Records from a collection:

------------

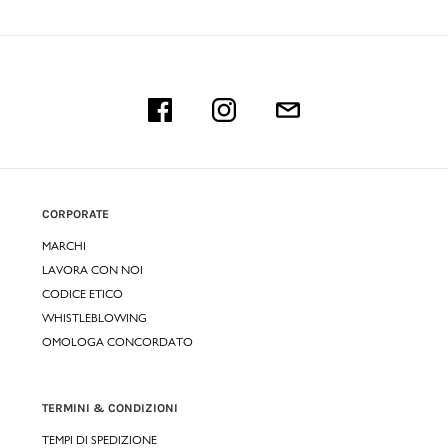
CORPORATE
MARCHI
LAVORA CON NOI
CODICE ETICO
WHISTLEBLOWING
OMOLOGA CONCORDATO
TERMINI & CONDIZIONI
TEMPI DI SPEDIZIONE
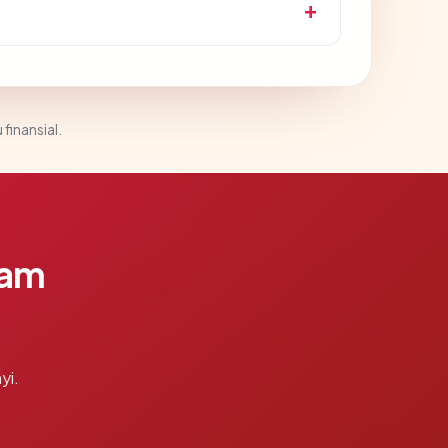
 finansial.
lam
yi.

------------

# DESCRIPTION OF THE TASK
Leave out the images and transcribe all the records exactly.

# REPLY TO THE TASK
CORPORATE
MARCHI
LAVORA CON NOI
CODICE ETICO
WHISTLEBLOWING
OMOLOGA CONCORDATO
TERMINI & CONDIZIONI
TEMPI DI SPEDIZIONE
 finansial.
lam
yi.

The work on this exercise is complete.